WHAT TO PRODUCE: The lines to transcribe begin with the one containing "Harga Alcatel One Touch Idol" and end with the last line below; reproduce them exactly, without the pictures.

Top of RECORDS

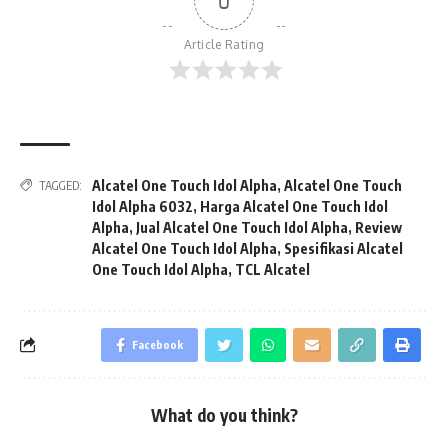
0
Article Rating
Alcatel One Touch Idol Alpha
,
Alcatel One Touch
TAGGED:
Idol Alpha 6032
,
Harga Alcatel One Touch Idol
Alpha
,
Jual Alcatel One Touch Idol Alpha
,
Review
Alcatel One Touch Idol Alpha
,
Spesifikasi Alcatel
One Touch Idol Alpha
,
TCL Alcatel
Facebook
What do you think?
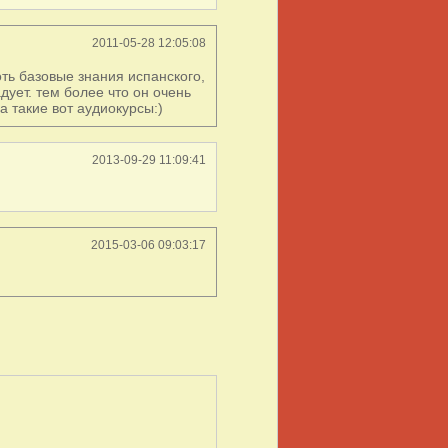
2011-05-28 12:05:08
ть базовые знания испанского,
дует. тем более что он очень
а такие вот аудиокурсы:)
2013-09-29 11:09:41
2015-03-06 09:03:17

Bottom of RECORDS

SOLUTION TO THIS EXERCISE:
Harga Alcatel One Touch Idol
Alpha
,
Jual Alcatel One Touch Idol Alpha
,
Review
Alcatel One Touch Idol Alpha
,
Spesifikasi Alcatel
One Touch Idol Alpha
,
TCL Alcatel
Facebook
What do you think?
2011-05-28 12:05:08
ть базовые знания испанского,
дует. тем более что он очень
а такие вот аудиокурсы:)
2013-09-29 11:09:41
2015-03-06 09:03:17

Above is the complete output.